In an e-mail sent Friday to the districts of more than a dozen freshman Democrats, National Republican Congressional Committee Communications Director Ken Spain blasted them for "running scared" from their state's unemployment problems and cited the "failed trillion-dollar stimulus flop" as proof that they are out of touch.
But first-term Democrats may be looking at newly minted Rep. Mark Critz for inspiration. The Pennsylvania Democrat performed better than expected in last week's special election to replace the late Rep. John Murtha (D) — and he did so by running as an independent-minded Democrat who is pro-gun, anti-abortion and against Obama's health care plan.
"At the end of the day, each of us is judged by what we've done," Rep. Tom Perriello said.
Obama didn't carry the Virginia Democrat's district in 2008, but Perriello has voted for all of the president's signature issues. He said he is "proud to have stood with him" on legislation he agreed with and would welcome a joint appearance with the president in his district — even though some of his constituents may not be Obama's biggest fans.
"It might upset some people. Probably the same people who weren't real crazy about me either," Perriello said.
Rep. Frank Kratovil, a freshman from a district Obama lost by 18 points, said his victory proved that people vote for the individual and don't necessarily base their votes on a party or a president.
"Everyone views us as the pawns of things we can't control," the Maryland Democrat said. "Ultimately these things are decisions about two or three people."
And while Kratovil has staked out areas of independence — he voted against health care reform but for cap-and-trade — he sees no advantage in attacking Obama, either.
"I have never been one to believe in throwing other people under the bus to make yourself look better. I don't agree with [Obama] on everything, but there are things I do. I am my own guy. ... I think overall the president's done the best job he can given the incredible difficult situation he found himself in."

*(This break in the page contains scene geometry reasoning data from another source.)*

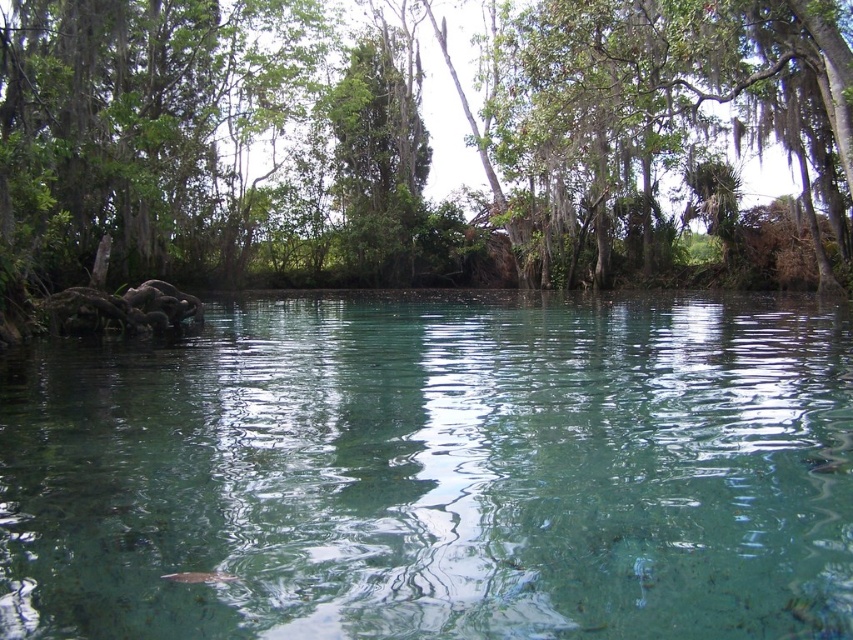 Question: Is clear water at center positioned behind green leafy tree at center?

Choices:
 (A) no
 (B) yes

Answer: (A)

Question: In this image, where is clear water at center located relative to green leafy tree at center?

Choices:
 (A) right
 (B) left

Answer: (A)

Question: Which object is farther from the camera taking this photo?

Choices:
 (A) clear water at center
 (B) green leafy tree at center

Answer: (B)

Question: Can you confirm if clear water at center is positioned to the right of green leafy tree at center?

Choices:
 (A) yes
 (B) no

Answer: (A)

Question: Which of the following is the farthest from the observer?

Choices:
 (A) green leafy tree at center
 (B) clear water at center

Answer: (A)

Question: Which point is farther to the camera?

Choices:
 (A) green leafy tree at center
 (B) clear water at center

Answer: (A) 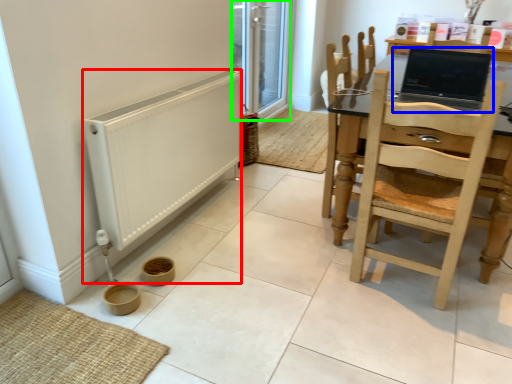 Question: Which object is positioned closest to heater (highlighted by a red box)? Select from laptop (highlighted by a blue box) and screen door (highlighted by a green box).

Choices:
 (A) laptop
 (B) screen door

Answer: (A)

Freshmen in states hit the hardest by the recession say they are eager to focus on the work they have done for their constituents, while also bashing Republicans for having no solutions, saying it was the GOP that fell asleep at the switch when the economy crashed under then-President George W. Bush.
Rep. Steve Driehaus (D-Ohio) said that while he doesn't agree with Obama on some issues, he welcomes the president to his Cincinnati district because it gives him a chance to draw comparisons between Obama's and Bush's economic policies.

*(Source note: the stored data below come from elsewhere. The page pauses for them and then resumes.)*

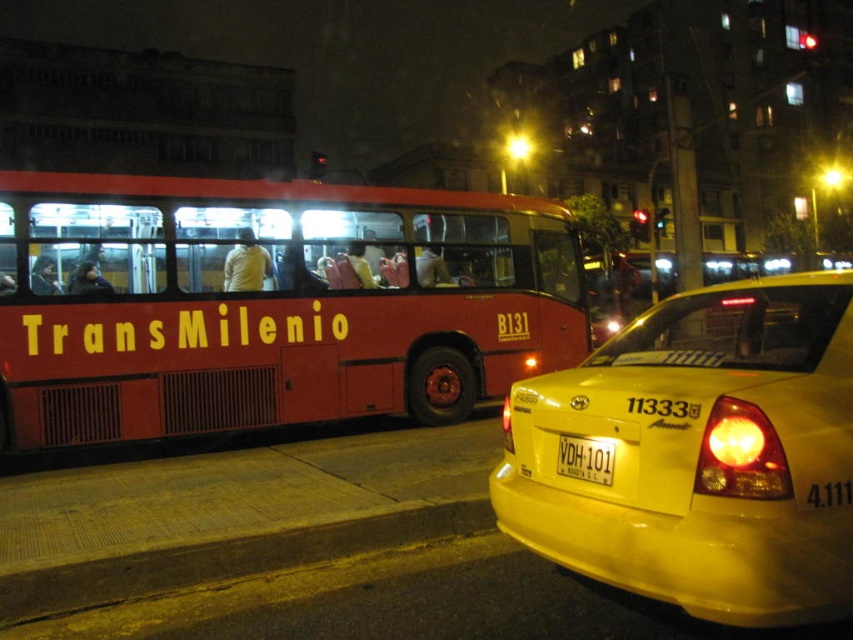 Can you confirm if red matte transmilenio bus at left is positioned above yellow plastic license plate at center?

Correct, red matte transmilenio bus at left is located above yellow plastic license plate at center.

Is red matte transmilenio bus at left wider than yellow plastic license plate at center?

Yes, red matte transmilenio bus at left is wider than yellow plastic license plate at center.

At what (x,y) coordinates should I click in order to perform the action: click on red matte transmilenio bus at left. Please return your answer as a coordinate pair (x, y). Looking at the image, I should click on (270, 304).

Where is `red matte transmilenio bus at left`? Image resolution: width=853 pixels, height=640 pixels. red matte transmilenio bus at left is located at coordinates (270, 304).

Is red matte transmilenio bus at left closer to the viewer compared to yellow asphalt curb at lower left?

No, it is behind yellow asphalt curb at lower left.

Can you confirm if red matte transmilenio bus at left is bigger than yellow asphalt curb at lower left?

Yes, red matte transmilenio bus at left is bigger than yellow asphalt curb at lower left.

Image resolution: width=853 pixels, height=640 pixels. What are the coordinates of `red matte transmilenio bus at left` in the screenshot? It's located at (270, 304).

Is yellow matte taxi at lower right below yellow asphalt curb at lower left?

Actually, yellow matte taxi at lower right is above yellow asphalt curb at lower left.

Does yellow matte taxi at lower right appear on the right side of yellow asphalt curb at lower left?

Yes, yellow matte taxi at lower right is to the right of yellow asphalt curb at lower left.

Which is behind, point (828, 433) or point (49, 577)?

The point (49, 577) is behind.

Find the location of `yellow matte taxi at lower right`. yellow matte taxi at lower right is located at coordinates (701, 452).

"I will compare Bush to Obama any day of the week," he said.
Fellow Ohio Democratic Rep. John Boccieri said he has already had Obama come to Ohio as part of his push for health care reform and was among the freshmen who voted for health care and climate change legislation. But he said his focus will be on results, not politicians.
"The face of this debate is not Nancy Pelosi, Barack Obama or Harry Reid, it was Jack Hillyer from my Congressional district, who lost his health insurance even though he had a motorcycle dealership, and he sat in my office almost in tears and said, Congressman, I hope I can live for two years so I can get on Medicare,'" he said.